Palestinian negotiator Saeb Erekat has said he will resign, the peace process will be over for ever, the PLO will revoke its recognition of Israel and the US will be forced by Arab public opinion to close all its embassies in the Arab world if the Trump administration moves the embassy from Tel Aviv to Jerusalem.
Much of the world has not recognized Israel’s annexation of East Jerusalem and most countries, including the United States, maintain their embassies in Tel Aviv, Israel’s vibrant commercial center and seaside metropolis.
Momani, the Jordanian minister, said that moving the US Embassy to Jerusalem “will have catastrophic implications on several levels, including the regional situation.” He said countries in the region would likely “think about different things and steps they should take in order to stop this from happening.”
“It will definitely affect the bilateral relationship between countries in the region, including Jordan, and the parties that will be related to such a decision,” he said.
Trump said during the presidential campaign that he intended to move the US Embassy to Jerusalem.

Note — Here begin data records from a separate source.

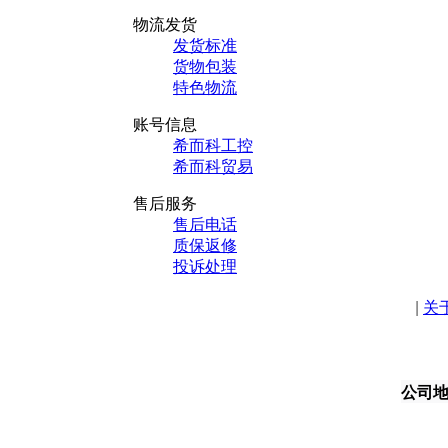
物流发货
发货标准
货物包装
特色物流
账号信息
希而科工控
希而科贸易
售后服务
售后电话
质保返修
投诉处理
|
关
公司地址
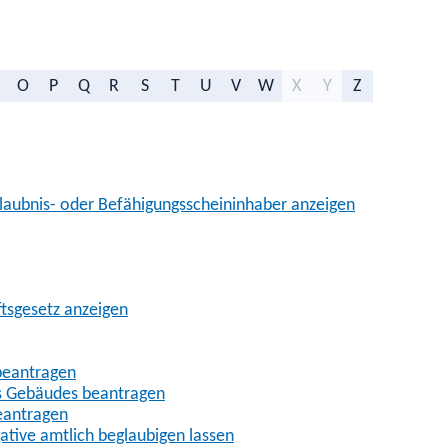
O
P
Q
R
S
T
U
V
W
X
Y
Z
aubnis- oder Befähigungsscheininhaber anzeigen
ftsgesetz anzeigen
beantragen
es Gebäudes beantragen
eantragen
gative amtlich beglaubigen lassen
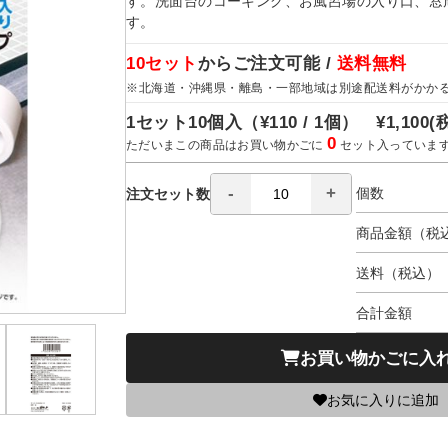
す。洗面台のコーキング、お風呂場の入り口、窓
す。
10セット
からご注文可能 /
送料無料
※北海道・沖縄県・離島・一部地域は別途配送料がかか
1セット10個入（
¥110 / 1個）
¥1,100
(
0
ただいまこの商品はお買い物かごに
セット入っていま
個数
注文セット数
商品金額（税
送料（税込）
合計金額
お買い物かごに入
お気に入りに追加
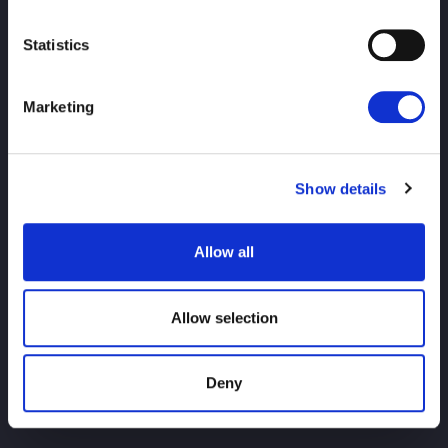
Statistics
Marketing
SPITZE
Nachricht
Zeitplan
Turnierergebnisse
Spieler Einführung
Show details
Waren
Allow all
Anfrage
Allow selection
Deny
Für Erstnutzer
Titelgeschichte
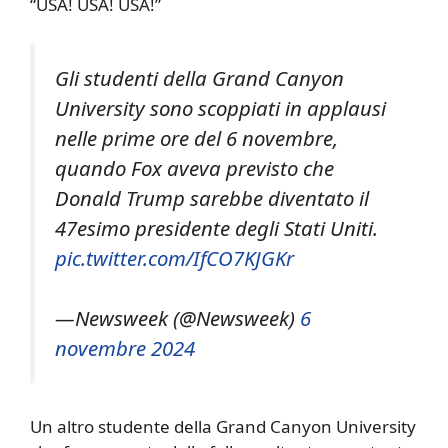
“USA! USA! USA!”
Gli studenti della Grand Canyon
University sono scoppiati in applausi
nelle prime ore del 6 novembre,
quando Fox aveva previsto che
Donald Trump sarebbe diventato il
47esimo presidente degli Stati Uniti.
pic.twitter.com/IfCO7KJGKr
—Newsweek (@Newsweek)
6
novembre 2024
Un altro studente della Grand Canyon University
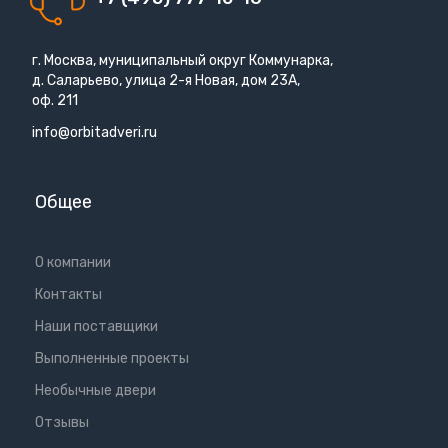
г. Москва, муниципальный округ Коммунарка,
д. Саларьево, улица 2-я Новая, дом 23А,
оф. 211
info@orbitadveri.ru
Общее
О компании
Контакты
Наши поставщики
Выполненные проекты
Необычные двери
Отзывы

According to reports, Trump’s advisers are already in the process of planning the relocation. Campaign manager and soon-to-be White House counselor Kellyanne Conway last month said relocating the embassy was “a very big priority” for the president-elect.
Trump’s choice for US ambassador in Israel, David Friedman, a vocal supporter and even donor to Israeli settlements in the West Bank, said he expected to carry out his duties in “Israel’s eternal capital, Jerusalem.”
On Tuesday, three US senators introduced legislation that would commit Washington to moving the embassy to the Israeli capital.
Texas Sen. Ted Cruz (R), Florida Sen. Marco Rubio (R) and Nevada Sen. Dean Heller (R) proposed the Jerusalem Embassy and Recognition Act on Tuesday, the first day the new Congress convened on Capitol Hill as Republicans prepare to control the White House, Senate and House of Representatives for the first time since 2007.
The measure is similar to a 1995 resolution, led by former House speaker and current Trump confidant Newt Gingrich, that called for moving the embassy. It was immediately dismissed by then-president Bill Clinton, who wanted the future status of Jerusalem settled in final negotiations between Israelis and Palestinians.
Clinton and his two successors — presidents George W. Bush and Barack Obama — have repeatedly used the prerogative granted them to delay implementation of that Congressional demand to move the embassy.
But with an incoming president who has indicated he will break with these practices, those pushing for the relocation believe the White House may no longer be an obstacle.